Quem não perdeu muito tempo a inteirar-se dos amores de Margarida Dulmo e José Garcia e dos mistérios identitários das ilhas açorianas foi o coronel Belisário Pimenta, que o leu em 1948.
Eram amigos, escreviam-se desde que Vitorino Nemésio fora estudante em Coimbra. No dia 12 de Abril de 1944, já professor na Faculdade de Letras de Lisboa, o escritor enviou uma carta ao «Ex.mo Senhor Coronel Belisário Pimenta, meu prezado Amigo», desculpando-se de ainda não lhe ter devolvido um dicionário, que muito usou nas suas «devassas herculanianas». É provável que também lhe devesse a devolução das Curiosidades, de Moreira de Azevedo, mas não tinha a certeza. «Sou infelizmente», escreveu Vitorino Nemésio, «bastante descuidado nisto de livros e papéis. Darei uma volta ao meu caos e, se encontrar esse livro, enviá-lo-ei a V. Ex.ª.»

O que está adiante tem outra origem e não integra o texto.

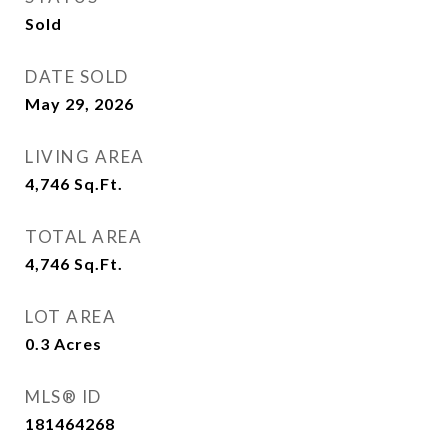
Sold
DATE SOLD
May 29, 2026
LIVING AREA
4,746
Sq.Ft.
TOTAL AREA
4,746
Sq.Ft.
LOT AREA
0.3
Acres
MLS® ID
181464268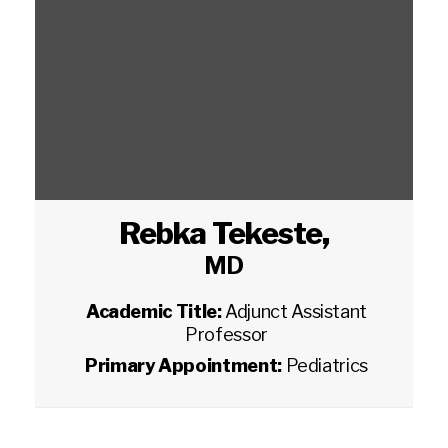
Rebka Tekeste
,
MD
Academic Title:
Adjunct Assistant
Professor
Primary Appointment:
Pediatrics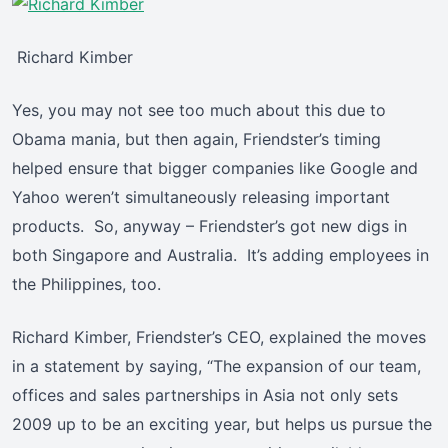
Richard Kimber
Yes, you may not see too much about this due to
Obama mania, but then again, Friendster’s timing
helped ensure that bigger companies like Google and
Yahoo weren’t simultaneously releasing important
products. So, anyway – Friendster’s got new digs in
both Singapore and Australia. It’s adding employees in
the Philippines, too.
Richard Kimber, Friendster’s CEO, explained the moves
in a statement by saying, “The expansion of our team,
offices and sales partnerships in Asia not only sets
2009 up to be an exciting year, but helps us pursue the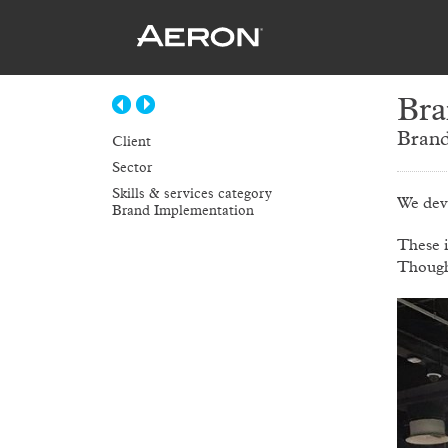
Bra
Brand
Client
Sector
Skills & services category
We dev
Brand Implementation
These 
Though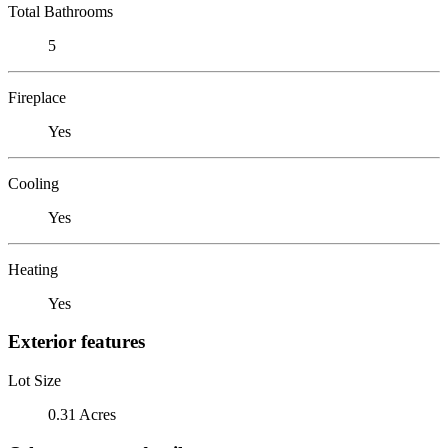
Total Bathrooms
5
Fireplace
Yes
Cooling
Yes
Heating
Yes
Exterior features
Lot Size
0.31 Acres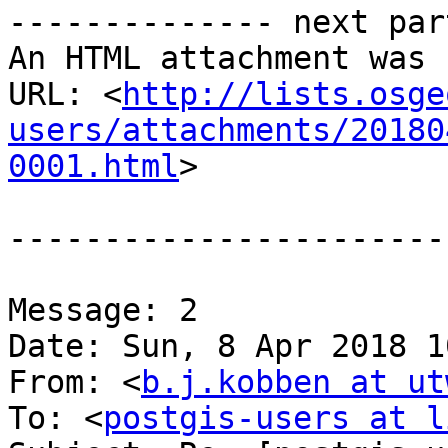
-------------- next par
An HTML attachment was 
URL: <
http://lists.osge
users/attachments/20180
0001.html
>

-----------------------
Message: 2

Date: Sun, 8 Apr 2018 1
From: <
b.j.kobben at ut
To: <
postgis-users at l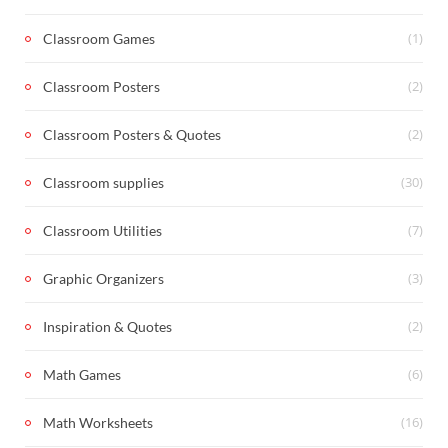
(1)
Classroom Games
(2)
Classroom Posters
(2)
Classroom Posters & Quotes
(30)
Classroom supplies
(7)
Classroom Utilities
(3)
Graphic Organizers
(2)
Inspiration & Quotes
(6)
Math Games
(16)
Math Worksheets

Belisário Pimenta, anticlerical e anti-salazarista, não vivia confortavelmente no seu tempo. Valiam-lhe as cartas aos amigos, as conversas e os desabafos no diário. Em 16 de Novembro de 1944, remeteu uma longa carta ao «bom amigo Pires Monteiro» sobre o centenário do nascimento de Eça de Queirós, que se iria cumprir no ano seguinte. O Instituto, conspícua agremiação universitária de Coimbra, propôs-lhe que fizesse uma conferência. Ele pensou em estudar a presença dos militares na obra de Eça e ficou a aguardar a concordância superior, governamental, de António Ferro, com uma promessa: «Se o ilustre ditador quiser intervir no sentido de qualquer fiscalização ou censura, por muito cerimoniosa que sejam eu atiro com os aparelhos ao ar e meto o meu trabalho na gaveta.»